• Sat. Jul 20th, 2024

SSP support software a success

ByClarion Staff

Apr 9, 2012

More than 10 years of research and development have gone into Sinclair Community College’s soon-to-be open source software project: Student Success Plan (SSP).
SSP is used across campus for recordkeeping, counseling, self-help and intervention for students needing help with completing their goals. Participating students have been identified as “at-risk” of being unlikely to complete college. Among Sinclair students participating in SSP are those who test into developmental courses in two or more subjects, students with documented disabilities, displaced workers, high school students, distance learning students and others.
The SSP software, developed in collaboration with Student Services, allows staff, faculty and the student to list the student’s goals and record challenges they are facing.
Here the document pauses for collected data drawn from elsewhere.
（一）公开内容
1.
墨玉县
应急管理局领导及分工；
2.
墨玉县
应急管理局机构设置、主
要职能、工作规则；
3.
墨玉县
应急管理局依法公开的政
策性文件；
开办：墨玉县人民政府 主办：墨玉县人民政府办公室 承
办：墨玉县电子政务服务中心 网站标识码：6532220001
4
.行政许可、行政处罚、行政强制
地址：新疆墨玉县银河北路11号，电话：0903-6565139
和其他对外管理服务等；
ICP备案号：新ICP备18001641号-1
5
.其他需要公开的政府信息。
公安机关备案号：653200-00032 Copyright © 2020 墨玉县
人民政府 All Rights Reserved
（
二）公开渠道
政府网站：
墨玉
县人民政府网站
Working from that, action plans and reports are made to lead the student toward success while the student’s progress is managed. Information entered into SSP is shared across departments but can be controlled, explained Russ Little, manager of Sinclair’s Web Systems, Sinclair graduate and employee for more than 17 years.
“If you’re an academic advisor and the student has a disability, but you don’t have a need to know, then you simply won’t know,” said Little.
The program received $1.825 million across five years from a U.S. Department of Education Title III grant, which funded its research and development. The SSP project received an additional $250,000 grant from Next Generation Learning Challenge, in 2011, funding a transition of the software from its current form to open source.
“Software is not magic; people are the magic. Software is enabling,” Little said, during a teleconference and online presentation of SSP to representatives of Michigan’s Lansing Community College. According to Little’s presentation, five other colleges are using Sinclair’s SSP software, which has won 11 national awards since 2004, and has served over 35,000 students. More than 10 schools are reviewing it for use, including Lansing.
Between fall 2010 and winter 2011, Sinclair students that qualified and participated in pathways to completion coaching through SSP experienced a “quarter to quarter” retention rate that was 37 percent higher than qualified non-participating students, and 26 percent higher than students not considered “at-risk,” according to SSP presentation data. SSP participants from 2005 to 2011 were five times more likely to graduate within six years.
Sinclair’s rate for first-time, full-time students receiving their degree within three years of enrollment was 9 percent in 2011, according to Complete College America, a national nonprofit specializing in state-level college completion statistics.
Their data for 2011, from the U.S. Department of Education, shows that across Ohio 9.4 percent of full-time students received an associate degree within three years, and 16.5 percent of them finished the degree in four years.
“Most people need a systemic counseling,” said Little. Unlike Sinclair’s current approach to academic advising, where a dedicated advisor isn’t necessarily guaranteed, current SSP participants, “are assigned to an individual, so that the assigned person is accountable for that student.”
Little’s future plans for SSP include possibly implementing it for Sinclair Honors students, integrating it with My Academic Plan (MAP) and discovering ways to leverage SSP in helping connect students to their career field sooner.
The My Guide to Planning Success (GPS) component of SSP can be found online at resources.sinclair.edu.